BENTON TOWNSHIP — Sydney Vernier spent her Friday answering questions from curious students while lying on a table for an ultrasound.
Vernier and fellow Lake Michigan College student Alaina Wells were representing the college’s diagnostic medical sonography program at the second annual Career Pathway Day, held at The Mendel Center.
“It’s such a good program and not many people know about it,” Vernier said shortly after Wells finished running an ultrasound transducer over her abdomen. “It’s been nice having an influence on some of the students. We’ve gotten a lot of questions and have gone through loads of brochures.”
The unorthodox career booth was among the highlights from an event that drew more than 2,000 students, who met with a handful of representatives from various Berrien County industries.
During the event, students explored their career interests through a number of hands-on activities, met with post-secondary representatives, and spoke to area employers about career opportunities in Southwest Michigan.
The event was organized in a collaborative fashion through Berrien RESA, Michigan Works and LMC.
The event set itself apart from other career-based sessions, in that Career Pathway Day primarily focuses on ninth-grade students.
“Career Pathway Day is an exciting opportunity for area ninth–graders,” said Chris Machiniak, Berrien RESA’s career and technical education regional director. “When you walk in there, you see the kids interacting with everyone. They’re not shy; they’re not clumping up. They’re actually going out and being engaging.”
At one of the more career booths, students were able to practice inserting an IV into a prosthetic arm. Another station manned by the Berrien County Firefighter Training Committee gave students the chance to lift a fire hose.
Machiniak said he doesn’t consider Career Pathway Day a typical job fair, but rather a career exploration opportunity.
College representatives from LMC, Southwestern Michigan College and Western Michigan University were onsite to answer students’ questions.
Additionally, veteran high school CTE students were present to share their CTE class experiences with ninth-graders.
Among the CTE students present for Friday’s career expo were from Berrien Springs High School’s construction trade program.
Jeff Mitchell, the program’s instructor, had a display highlighting the group’s previous projects, as well as a four-by-four piece of wood for students to hammer nails into.
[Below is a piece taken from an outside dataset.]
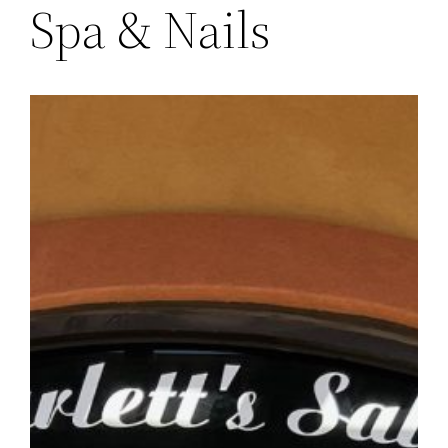
Spa & Nails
“I wanted to give them a taste of what we do,” Mitchell said. “This program gives students a sense of community spirit and giving back. Many of the students coming in have never built anything in their life.”
Erin Venno, sector relations coordinator with Michigan Works, said many of the students at the expo have never had the opportunity to ask a welder or a human resource professional what their day-to-day life is like.
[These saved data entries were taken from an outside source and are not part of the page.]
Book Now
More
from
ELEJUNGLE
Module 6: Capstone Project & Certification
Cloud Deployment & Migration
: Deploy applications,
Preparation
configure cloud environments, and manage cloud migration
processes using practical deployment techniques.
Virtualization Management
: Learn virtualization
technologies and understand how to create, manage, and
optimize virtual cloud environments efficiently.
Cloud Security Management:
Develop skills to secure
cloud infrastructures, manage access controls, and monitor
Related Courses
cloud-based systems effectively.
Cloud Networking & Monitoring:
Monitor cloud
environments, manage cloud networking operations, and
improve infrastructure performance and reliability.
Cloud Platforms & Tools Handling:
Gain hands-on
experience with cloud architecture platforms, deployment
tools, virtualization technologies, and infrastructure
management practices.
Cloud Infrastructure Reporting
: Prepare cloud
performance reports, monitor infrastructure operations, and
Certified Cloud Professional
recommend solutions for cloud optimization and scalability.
“There were a lot of discussions about how do we show students jobs they might like or dislike in a more hands-on fashion,” Venno said. “We didn’t want students to just come in and get some swag. We wanted to give them a chance to walk a mile in someone else’s shoes.”
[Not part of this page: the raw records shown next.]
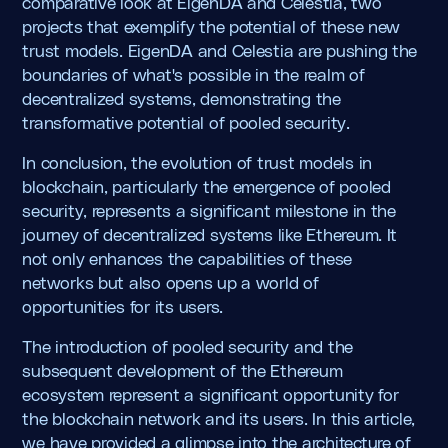
comparative look at EigenDA and Celestia, two
projects that exemplify the potential of these new
trust models. EigenDA and Celestia are pushing the
boundaries of what's possible in the realm of
decentralized systems, demonstrating the
transformative potential of pooled security.
In conclusion, the evolution of trust models in
blockchain, particularly the emergence of pooled
security, represents a significant milestone in the
journey of decentralized systems like Ethereum. It
not only enhances the capabilities of these
networks but also opens up a world of
opportunities for its users.
The introduction of pooled security and the
subsequent development of the Ethereum
ecosystem represent a significant opportunity for
the blockchain network and its users. In this article,
we have provided a glimpse into the architecture of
Not all of those 2,000 students were freshmen.
Venno said about 80 were upperclassmen who are part of their school’s CTE program. With Career Pathway Day growing in attendance from last year, which served 1,600 students, Venno said they are looking to expand it even more.
“We know that year after year there are at least 8,000 jobs that are available in Southwest Michigan,” she said. “Even if every single student from this event were to get a job in this community, that would be only a fraction of what’s needed. This is something that’s going to happen year after.”